→ **What you are asked to do**: For each line of the data below, test for "Seit". Report only the number of lines that pass.

→ **Study material**:
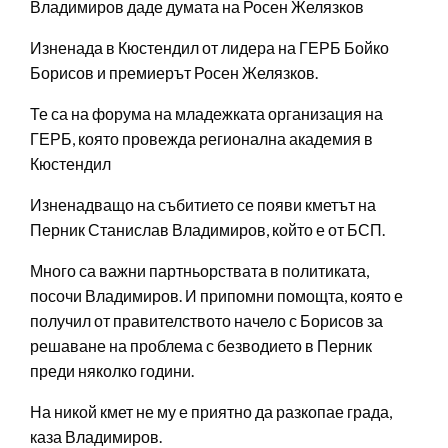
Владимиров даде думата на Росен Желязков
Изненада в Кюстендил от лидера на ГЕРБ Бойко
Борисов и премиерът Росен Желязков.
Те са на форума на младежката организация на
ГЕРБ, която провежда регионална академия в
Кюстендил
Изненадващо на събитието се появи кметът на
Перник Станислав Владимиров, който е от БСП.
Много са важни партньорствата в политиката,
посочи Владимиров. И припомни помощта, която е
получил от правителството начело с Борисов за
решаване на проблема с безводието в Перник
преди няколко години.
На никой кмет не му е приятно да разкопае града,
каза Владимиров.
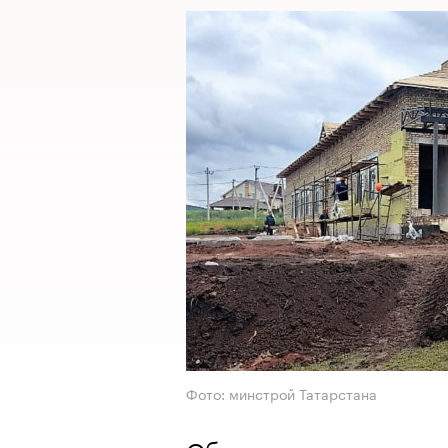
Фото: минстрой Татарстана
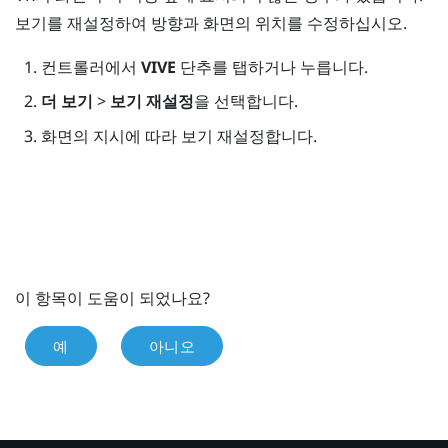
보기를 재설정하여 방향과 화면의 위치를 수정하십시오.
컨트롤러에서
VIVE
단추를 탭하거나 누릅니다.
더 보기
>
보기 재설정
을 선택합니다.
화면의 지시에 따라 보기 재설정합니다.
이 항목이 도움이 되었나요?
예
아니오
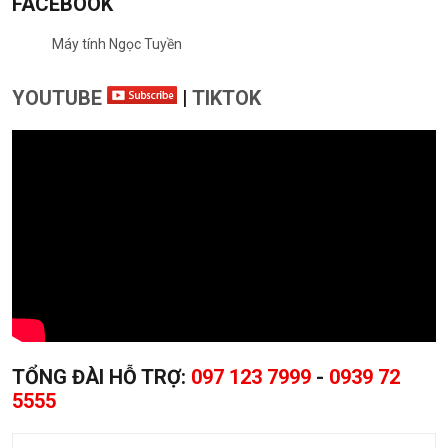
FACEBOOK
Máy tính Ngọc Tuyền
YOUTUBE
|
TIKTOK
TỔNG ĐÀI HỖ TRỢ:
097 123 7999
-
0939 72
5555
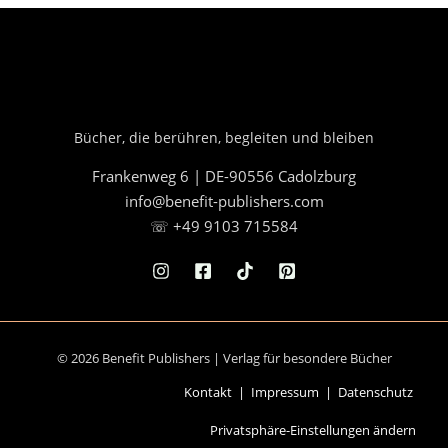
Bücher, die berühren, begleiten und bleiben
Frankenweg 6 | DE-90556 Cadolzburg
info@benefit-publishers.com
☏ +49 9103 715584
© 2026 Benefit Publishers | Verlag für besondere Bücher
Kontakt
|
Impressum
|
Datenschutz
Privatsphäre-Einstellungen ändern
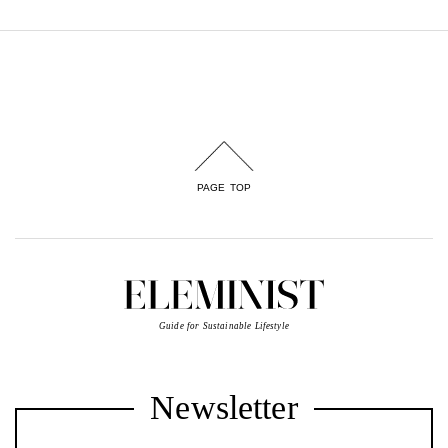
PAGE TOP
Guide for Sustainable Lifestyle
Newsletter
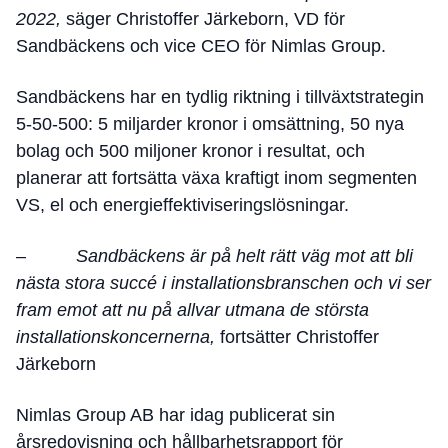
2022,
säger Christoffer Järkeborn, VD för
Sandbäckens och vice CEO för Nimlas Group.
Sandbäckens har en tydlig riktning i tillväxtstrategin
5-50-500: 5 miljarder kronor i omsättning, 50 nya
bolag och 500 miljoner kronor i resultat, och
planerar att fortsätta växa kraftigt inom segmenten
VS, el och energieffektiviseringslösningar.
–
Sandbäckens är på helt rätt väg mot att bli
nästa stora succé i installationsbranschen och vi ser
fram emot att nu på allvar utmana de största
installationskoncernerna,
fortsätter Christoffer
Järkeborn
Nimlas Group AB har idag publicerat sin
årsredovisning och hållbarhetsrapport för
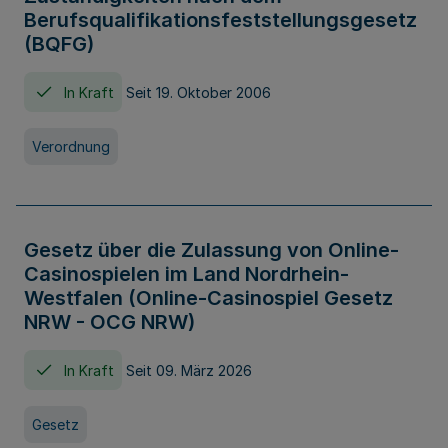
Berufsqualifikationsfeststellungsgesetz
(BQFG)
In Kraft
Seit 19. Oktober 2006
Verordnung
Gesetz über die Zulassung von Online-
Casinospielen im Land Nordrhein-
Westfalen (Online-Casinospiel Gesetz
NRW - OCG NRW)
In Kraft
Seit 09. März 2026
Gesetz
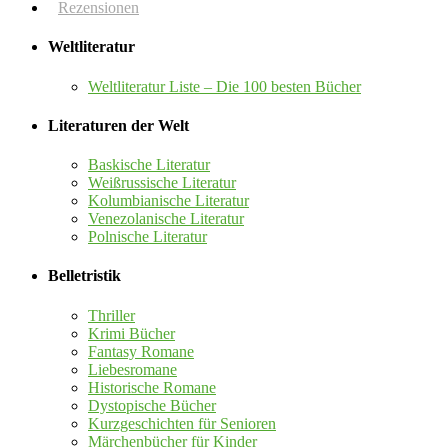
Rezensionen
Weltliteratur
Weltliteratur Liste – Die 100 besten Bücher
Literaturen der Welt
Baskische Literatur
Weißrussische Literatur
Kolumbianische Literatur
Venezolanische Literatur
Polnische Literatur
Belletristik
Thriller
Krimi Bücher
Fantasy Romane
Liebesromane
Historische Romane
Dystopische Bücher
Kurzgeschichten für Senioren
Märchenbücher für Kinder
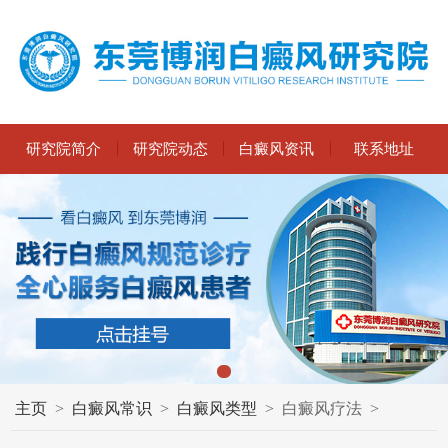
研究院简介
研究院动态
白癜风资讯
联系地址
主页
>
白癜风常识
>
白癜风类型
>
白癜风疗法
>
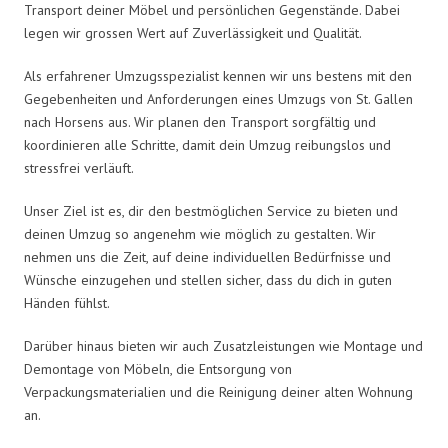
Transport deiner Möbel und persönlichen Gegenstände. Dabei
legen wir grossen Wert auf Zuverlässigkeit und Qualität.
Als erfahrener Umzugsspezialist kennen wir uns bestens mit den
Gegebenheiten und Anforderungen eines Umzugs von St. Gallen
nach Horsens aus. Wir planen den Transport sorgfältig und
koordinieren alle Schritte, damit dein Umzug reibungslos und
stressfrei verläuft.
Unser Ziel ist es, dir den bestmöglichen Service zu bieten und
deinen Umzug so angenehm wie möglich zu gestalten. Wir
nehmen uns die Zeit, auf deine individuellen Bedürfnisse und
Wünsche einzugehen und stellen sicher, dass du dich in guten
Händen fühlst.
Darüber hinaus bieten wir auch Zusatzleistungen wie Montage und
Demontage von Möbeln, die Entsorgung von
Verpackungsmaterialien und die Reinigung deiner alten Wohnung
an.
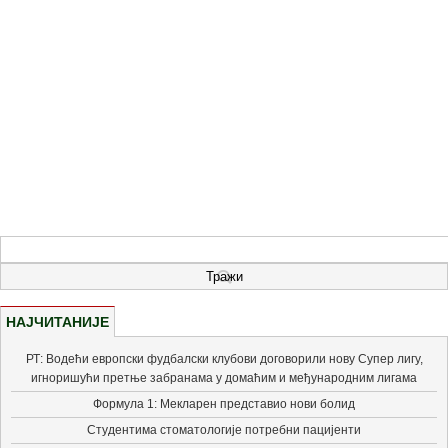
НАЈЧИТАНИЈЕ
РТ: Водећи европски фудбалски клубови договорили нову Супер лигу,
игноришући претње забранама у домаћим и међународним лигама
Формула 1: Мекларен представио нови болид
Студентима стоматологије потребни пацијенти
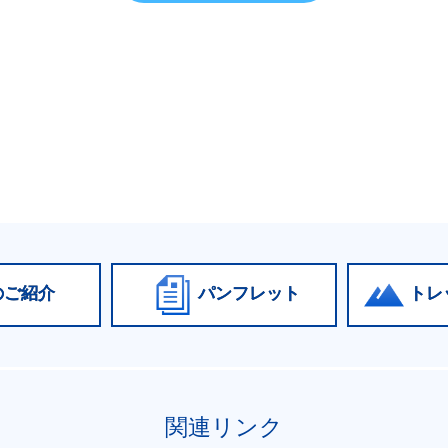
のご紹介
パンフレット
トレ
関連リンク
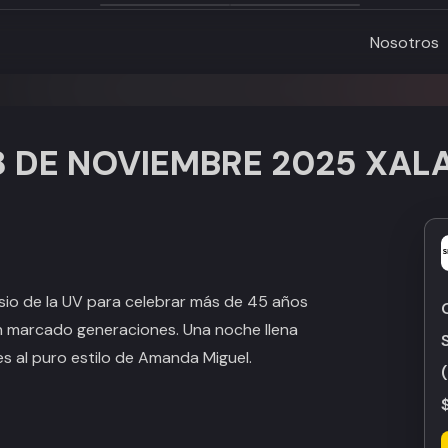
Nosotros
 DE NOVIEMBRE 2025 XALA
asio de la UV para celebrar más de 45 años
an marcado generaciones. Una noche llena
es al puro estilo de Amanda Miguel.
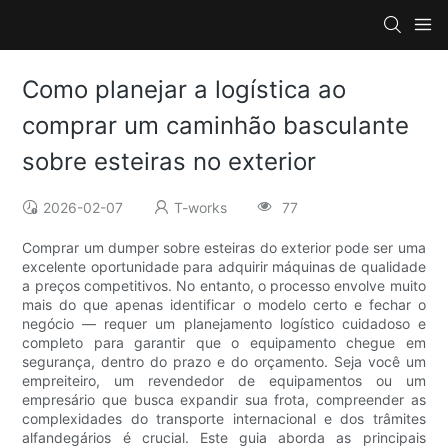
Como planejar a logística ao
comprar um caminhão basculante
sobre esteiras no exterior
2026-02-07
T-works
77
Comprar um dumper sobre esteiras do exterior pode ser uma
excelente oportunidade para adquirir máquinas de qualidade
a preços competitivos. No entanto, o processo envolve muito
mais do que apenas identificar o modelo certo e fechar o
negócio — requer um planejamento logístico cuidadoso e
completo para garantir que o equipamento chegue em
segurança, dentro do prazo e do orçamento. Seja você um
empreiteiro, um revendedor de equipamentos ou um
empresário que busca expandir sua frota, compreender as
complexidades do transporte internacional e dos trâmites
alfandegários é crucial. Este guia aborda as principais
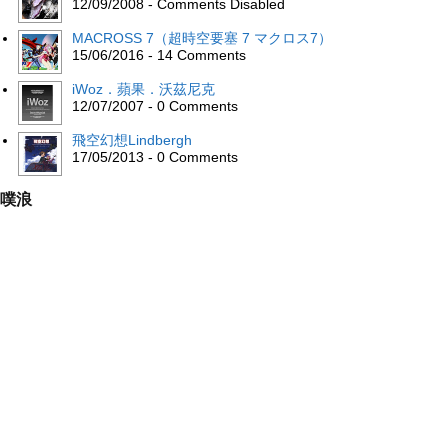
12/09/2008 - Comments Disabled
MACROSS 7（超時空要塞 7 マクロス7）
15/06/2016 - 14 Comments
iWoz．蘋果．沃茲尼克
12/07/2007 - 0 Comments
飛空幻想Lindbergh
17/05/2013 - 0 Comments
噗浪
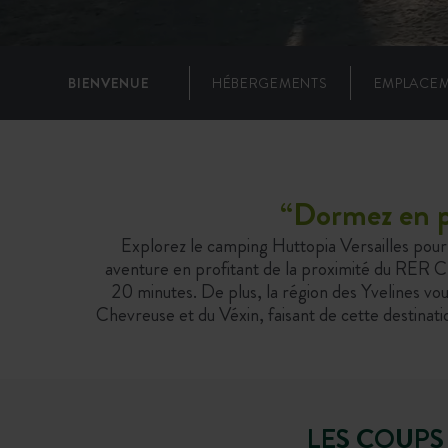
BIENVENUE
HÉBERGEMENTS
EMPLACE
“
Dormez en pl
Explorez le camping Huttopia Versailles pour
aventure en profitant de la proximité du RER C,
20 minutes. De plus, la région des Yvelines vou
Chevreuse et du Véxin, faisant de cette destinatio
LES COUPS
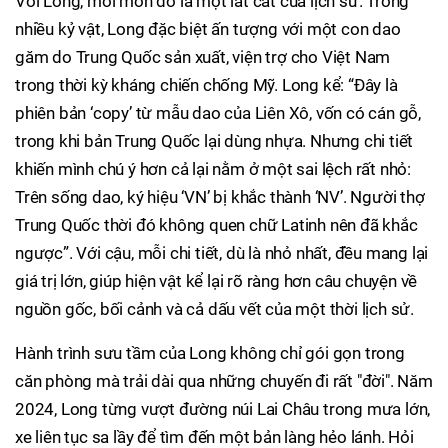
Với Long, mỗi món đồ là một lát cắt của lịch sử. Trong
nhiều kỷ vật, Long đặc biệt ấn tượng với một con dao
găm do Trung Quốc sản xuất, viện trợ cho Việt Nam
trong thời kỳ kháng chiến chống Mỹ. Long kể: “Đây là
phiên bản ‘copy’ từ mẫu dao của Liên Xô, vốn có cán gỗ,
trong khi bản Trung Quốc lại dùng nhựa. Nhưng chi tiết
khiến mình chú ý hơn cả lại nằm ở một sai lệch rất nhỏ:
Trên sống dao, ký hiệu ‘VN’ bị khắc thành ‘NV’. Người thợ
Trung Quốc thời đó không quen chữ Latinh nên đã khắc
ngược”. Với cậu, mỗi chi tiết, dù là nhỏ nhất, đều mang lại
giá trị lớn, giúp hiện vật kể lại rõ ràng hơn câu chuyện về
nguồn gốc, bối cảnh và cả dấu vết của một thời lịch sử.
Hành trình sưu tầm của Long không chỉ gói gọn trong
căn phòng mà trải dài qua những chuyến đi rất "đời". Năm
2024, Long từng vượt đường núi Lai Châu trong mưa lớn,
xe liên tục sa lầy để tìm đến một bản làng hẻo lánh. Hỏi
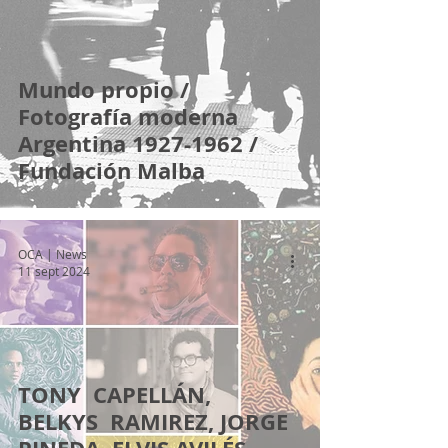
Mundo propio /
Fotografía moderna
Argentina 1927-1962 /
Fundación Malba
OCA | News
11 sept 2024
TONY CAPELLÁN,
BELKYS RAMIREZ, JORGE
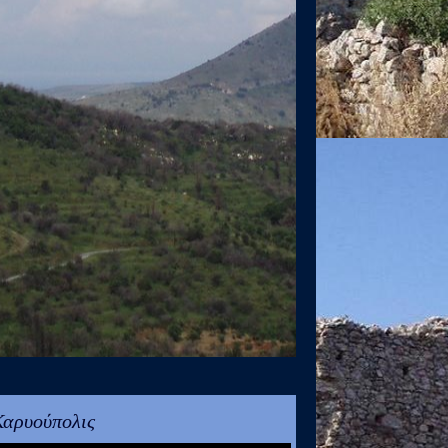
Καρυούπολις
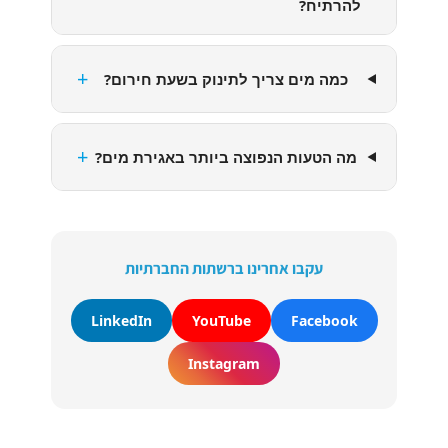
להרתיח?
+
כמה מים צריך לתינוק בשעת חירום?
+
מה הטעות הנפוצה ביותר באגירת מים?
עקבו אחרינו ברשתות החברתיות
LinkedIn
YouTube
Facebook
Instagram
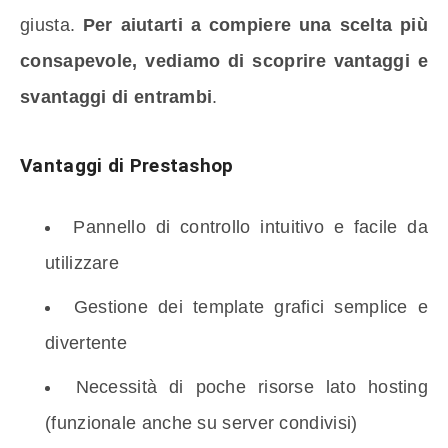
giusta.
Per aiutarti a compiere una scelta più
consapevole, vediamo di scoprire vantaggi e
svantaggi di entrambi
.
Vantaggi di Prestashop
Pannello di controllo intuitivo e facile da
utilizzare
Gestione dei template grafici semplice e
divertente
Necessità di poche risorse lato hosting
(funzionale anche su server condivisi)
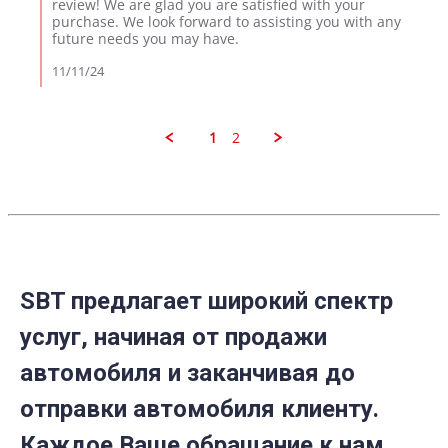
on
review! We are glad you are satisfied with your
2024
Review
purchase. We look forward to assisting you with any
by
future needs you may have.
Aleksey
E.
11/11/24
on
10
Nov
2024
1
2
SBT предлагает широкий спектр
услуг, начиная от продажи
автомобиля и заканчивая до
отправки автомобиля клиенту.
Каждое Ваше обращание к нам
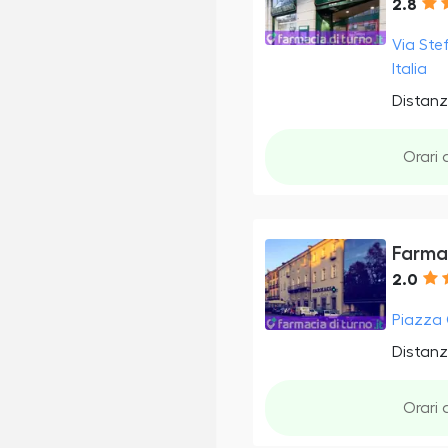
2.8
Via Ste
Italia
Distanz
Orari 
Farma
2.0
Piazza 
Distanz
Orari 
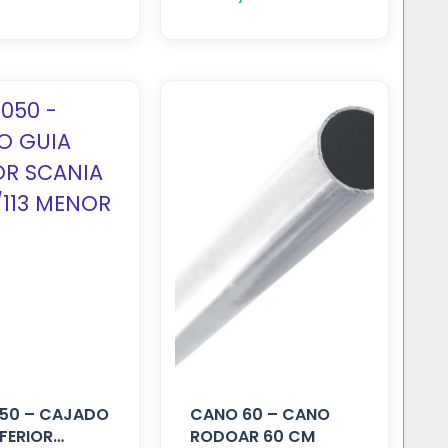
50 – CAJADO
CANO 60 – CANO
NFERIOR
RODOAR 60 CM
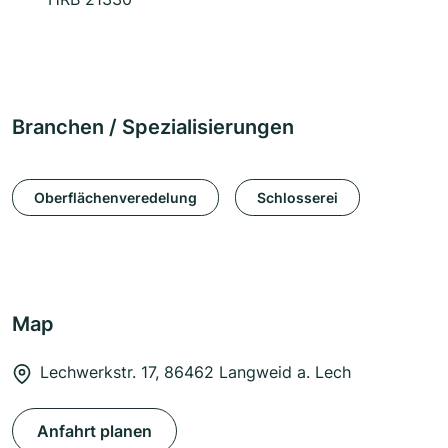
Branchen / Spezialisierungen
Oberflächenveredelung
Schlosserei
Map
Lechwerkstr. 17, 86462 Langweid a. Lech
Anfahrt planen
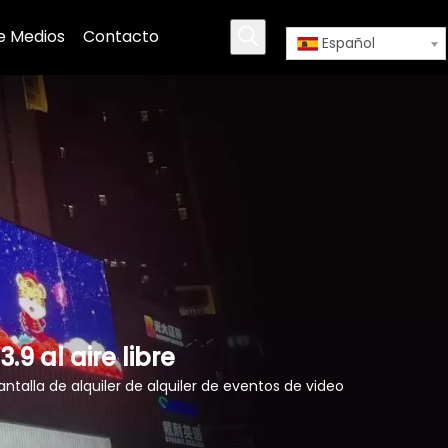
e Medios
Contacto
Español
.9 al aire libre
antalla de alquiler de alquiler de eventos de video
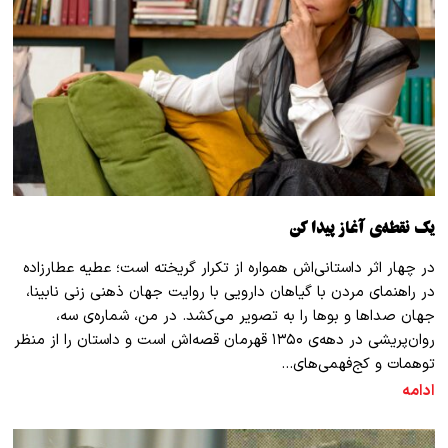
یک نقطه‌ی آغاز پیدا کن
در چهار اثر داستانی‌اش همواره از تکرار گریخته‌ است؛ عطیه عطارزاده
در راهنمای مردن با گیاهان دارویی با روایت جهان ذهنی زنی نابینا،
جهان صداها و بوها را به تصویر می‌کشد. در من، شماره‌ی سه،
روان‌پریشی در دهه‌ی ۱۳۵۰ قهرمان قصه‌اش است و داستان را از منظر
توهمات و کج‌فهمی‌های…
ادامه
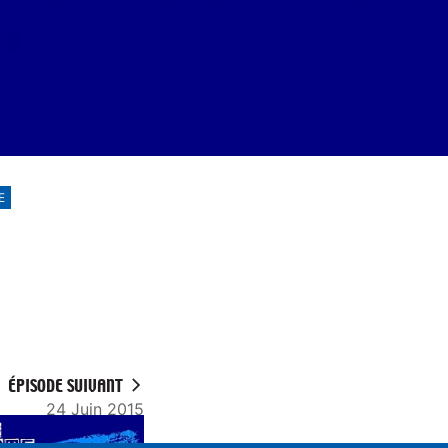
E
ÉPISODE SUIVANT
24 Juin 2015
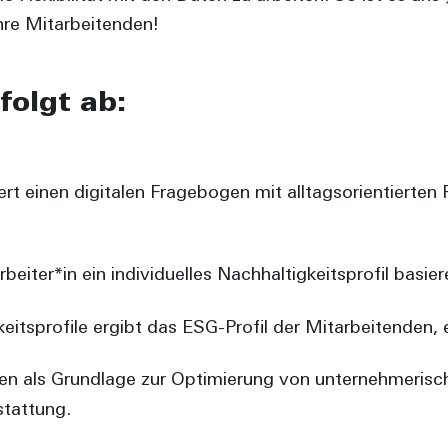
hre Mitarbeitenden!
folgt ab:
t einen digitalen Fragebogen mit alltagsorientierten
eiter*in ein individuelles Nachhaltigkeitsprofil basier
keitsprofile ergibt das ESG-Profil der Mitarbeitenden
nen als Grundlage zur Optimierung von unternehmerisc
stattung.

→ **Task result**: 2